Expect to hear a lot about the House GOP’s budget blueprint going into next year’s elections, particularly in Arizona, Nevada and wherever else Republican representatives hope to make the jump to the U.S. Senate
House Republicans used their superior numbers to pass the legislation. It would trim more than $6 trillion from annual deficits over the coming decade. The savings will come largely from safety net programs such as food stamps, Medicaid and Medicare.
No Democratic lawmaker voted for the bill. Nor is the Senate likely to take up anything resembling the measure. Still, the political ramifications were evident moments after last week’s vote.
Officials with the Democratic Senatorial Campaign Committee singled out Rep. Jeff Flake of Arizona and Dean Heller of Nevada for waging “war on seniors by voting to end Medicare.” Both are running for the U.S. Senate next year.
The changes to Medicare would not affect current retirees. Starting in 2022, new retirees would have to get their coverage through private plans with the Medicare program heavily subsidizing the cost. Under the current system, the federal government directly reimburses health care providers for services rendered.
The vote is being characterized by Democrats as attempting to end “Medicare as we know it.” Flake said he isn’t worried about the coming political attacks that are sure to come. Indeed, he said he hoped that the budget developed by Rep. Paul Ryan of Wisconsin becomes a hot-button issue in his race.

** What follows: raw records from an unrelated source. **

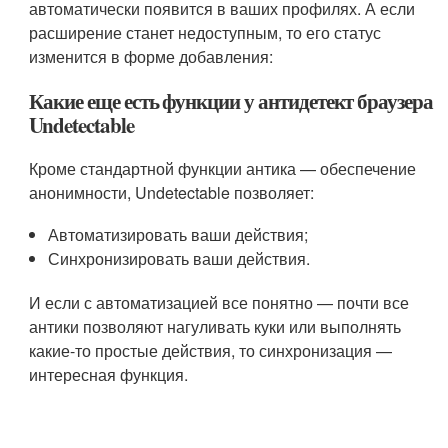
автоматически появится в ваших профилях. А если
расширение станет недоступным, то его статус
изменится в форме добавления:
Какие еще есть функции у антидетект браузера
Undetectable
Кроме стандартной функции антика — обеспечение
анонимности, Undetectable позволяет:
Автоматизировать ваши действия;
Синхронизировать ваши действия.
И если с автоматизацией все понятно — почти все
антики позволяют нагуливать куки или выполнять
какие-то простые действия, то синхронизация —
интересная функция.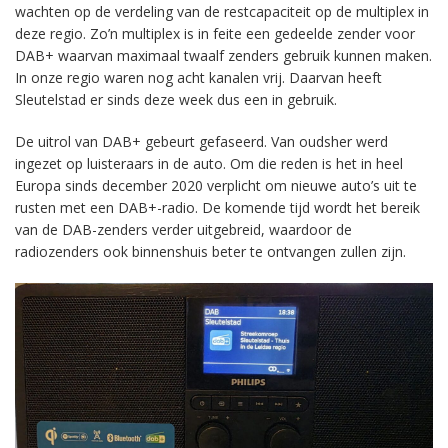
wachten op de verdeling van de restcapaciteit op de multiplex in
deze regio. Zo’n multiplex is in feite een gedeelde zender voor
DAB+ waarvan maximaal twaalf zenders gebruik kunnen maken.
In onze regio waren nog acht kanalen vrij. Daarvan heeft
Sleutelstad er sinds deze week dus een in gebruik.
De uitrol van DAB+ gebeurt gefaseerd. Van oudsher werd
ingezet op luisteraars in de auto. Om die reden is het in heel
Europa sinds december 2020 verplicht om nieuwe auto’s uit te
rusten met een DAB+-radio. De komende tijd wordt het bereik
van de DAB-zenders verder uitgebreid, waardoor de
radiozenders ook binnenshuis beter te ontvangen zullen zijn.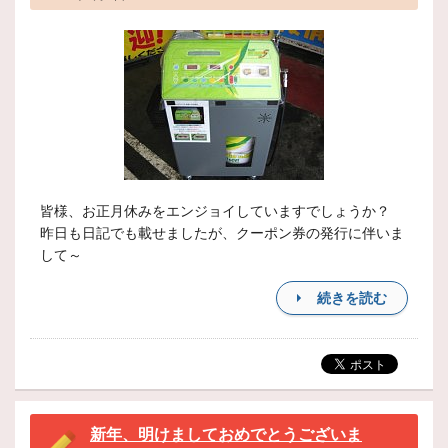
皆様、お正月休みをエンジョイしていますでしょうか？
昨日も日記でも載せましたが、クーポン券の発行に伴いま
して～
続きを読む
新年、明けましておめでとうございま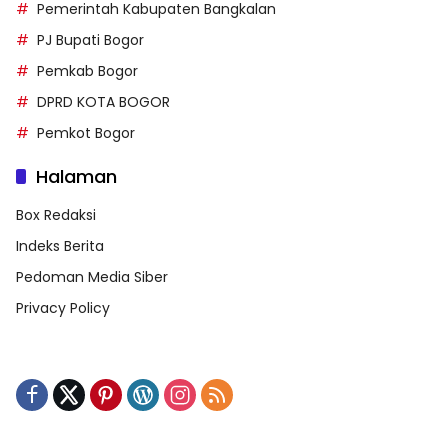
Pemerintah Kabupaten Bangkalan
PJ Bupati Bogor
Pemkab Bogor
DPRD KOTA BOGOR
Pemkot Bogor
Halaman
Box Redaksi
Indeks Berita
Pedoman Media Siber
Privacy Policy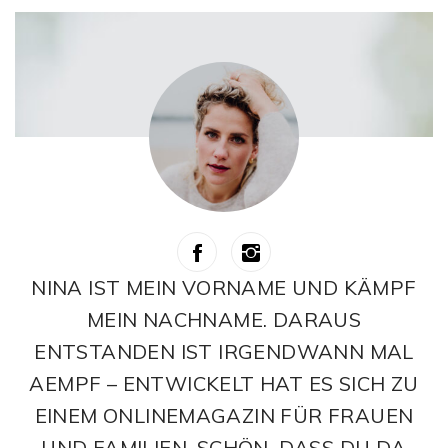
NINA IST MEIN VORNAME UND KÄMPF
MEIN NACHNAME. DARAUS
ENTSTANDEN IST IRGENDWANN MAL
AEMPF – ENTWICKELT HAT ES SICH ZU
EINEM ONLINEMAGAZIN FÜR FRAUEN
UND FAMILIEN. SCHÖN, DASS DU DA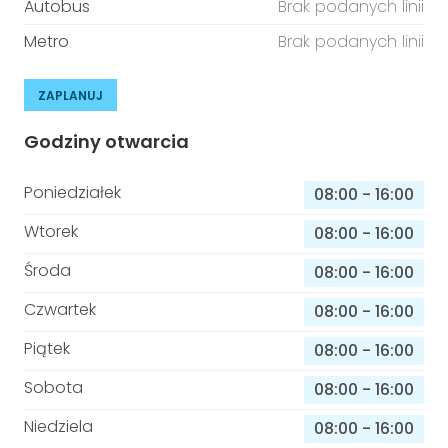
Autobus
Brak podanych linii
Metro
Brak podanych linii
ZAPLANUJ
Godziny otwarcia
Poniedziałek
08:00
-
16:00
Wtorek
08:00
-
16:00
Środa
08:00
-
16:00
Czwartek
08:00
-
16:00
Piątek
08:00
-
16:00
Sobota
08:00
-
16:00
Niedziela
08:00
-
16:00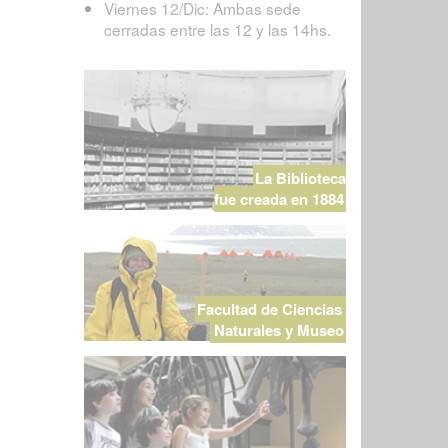
Viernes 12/Dic: Ambas sede
cerradas entre las 12 y las 14hs.
La Biblioteca
fue creada en 1884
Facultad de Ciencias
Naturales y Museo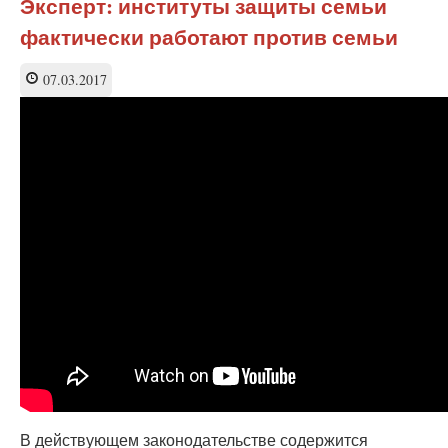
Эксперт: институты защиты семьи
как
фактически работают против семьи
элемент
холодной
войны
07.03.2017
В действующем законодательстве содержится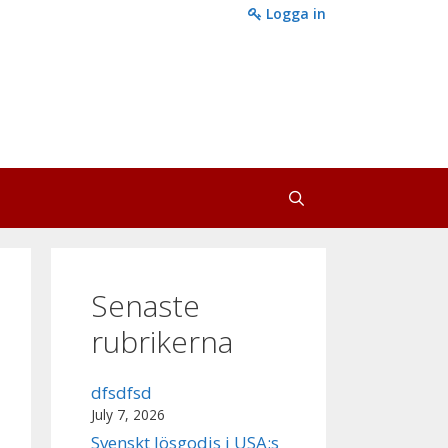
Logga in
Senaste
rubrikerna
dfsdfsd
July 7, 2026
Svenskt lösgodis i USA:s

“They understand the current path is unsustainable,” Flake said of elderly voters. “They understand that the Ryan budget doesn’t affect current seniors but it does preserve the system for their kids and grandkids. If they try to scare seniors, it’s going to backfire.”

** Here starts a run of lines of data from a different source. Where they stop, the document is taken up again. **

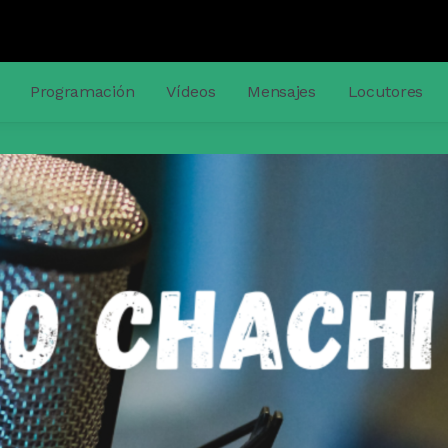
Programación
Vídeos
Mensajes
Locutores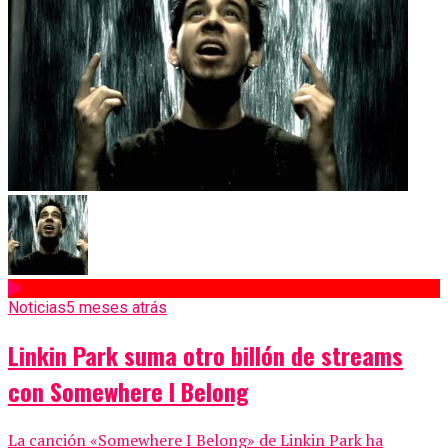
Noticias
5 meses atrás
Linkin Park suma otro billón de streams
con Somewhere I Belong
La canción «Somewhere I Belong» de Linkin Park ha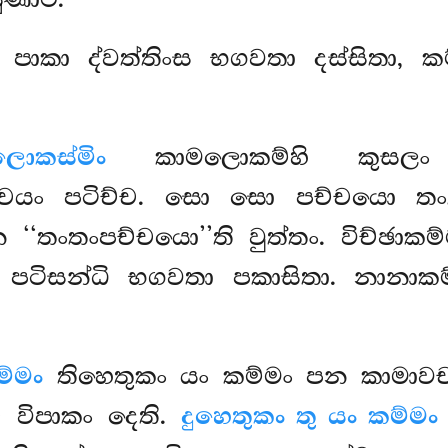
සුණාථ.
පාකා ද්වත්තිංස භගවතා දස්සිතා, කම්
ොකස්මිං
කාමලොකම්හි කුසලං ප
චයං පටිච්ච. සො සො පච්චයො තංතං
‘‘තංතංපච්චයො’’ති වුත්තං. විච්ඡාක
පටිසන්ධි භගවතා පකාසිතා. නානාක
ම්මං
තිහෙතුකං යං කම්මං පන කාමාවච
ච විපාකං දෙති.
දුහෙතුකං තු යං කම්මං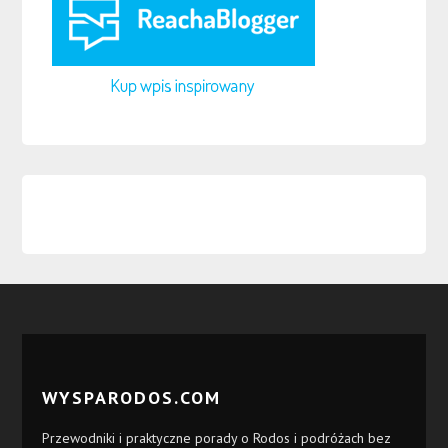
WYSPARODOS.COM
Przewodniki i praktyczne porady o Rodos i podróżach bez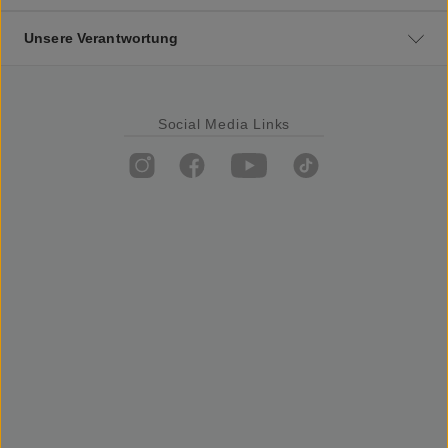
Unsere Verantwortung
Social Media Links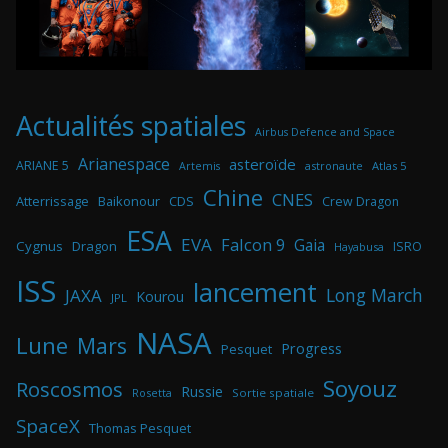
Actualités spatiales
Airbus Defence and Space
Arianespace
asteroïde
ARIANE 5
astronaute
Atlas 5
Artemis
Chine
CNES
Atterrissage
Baikonour
CDS
Crew Dragon
ESA
EVA
Falcon 9
Gaia
Cygnus
Dragon
ISRO
Hayabusa
ISS
lancement
Long March
JAXA
Kourou
JPL
NASA
Lune
Mars
Progress
Pesquet
Soyouz
Roscosmos
Russie
Rosetta
Sortie spatiale
SpaceX
Thomas Pesquet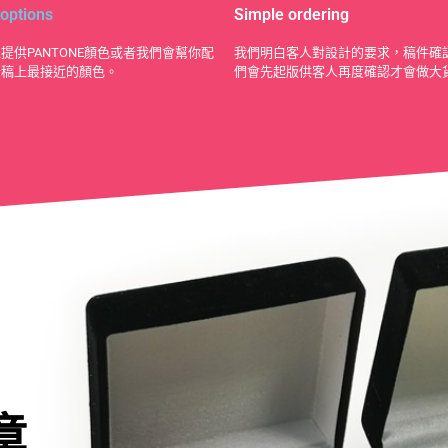
 options
Simple ordering
提供PANTONE顏色或者我們會幫你配
我們明白客人對設計的要求，稿件確
計稿上最接近的顏色。
們會先起版供客人再度確認才會做大
章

Democratic officials don’t yet have a candidate for the Senate race in Arizona. But Sen. Patty Murray, DSCC chairwoman, said she believes the state is a potential pickup for Democrats now that Sen. Jon Kyl is retiring. She said that the GOP budget poses a fairness question for voters because it reduces funding for safety net programs while cutting tax rates for wealthier Americans.
“This is a real dagger in the heart of a lot of American families who want to know that security is there,” Murray said. “Right now, what we see is a Republican Party not focused again on debt and deficit, but focused on eliminating some of the basic services that families count on in this country to be secure.”
The vote on the GOP budget gave Nevada voters an early preview of the many differences that Rep. Shelley Berkley and Heller will present over the coming months. The two are running to succeed Sen. John Ensign and will face off in the state’s general election if they both win in the state’s primary.
Berkley said she understands the need for fiscal discipline, “but you don’t do it on the backs of your most vulnerable citizens.”
While people currently in Medicare would not be part of the new system, Berkley is confident they’re overwhelmingly opposed to the idea anyway.
“Medicare and Social Security are sacrosanct. I believe that any attempt at privatizing or voucherizing is going to be met with a very decided thump,” Berkley said.
Heller said in a press release he voted for the bill because failing to curb government spending would lead to higher taxes and fewer jobs down the road.
“The federal government must stop spending money we don’t have,” Heller said.
Only four Republicans voted against the bill. One of them is running for the U.S. Senate in Montana and clearly had elderly voters in mind when he cast his vote. Rep. Denny Rehberg said there were too many unanswered questions concerning the bill’s effect on Medicare. The vote represented a rare split for Rehberg from his Republican colleagues.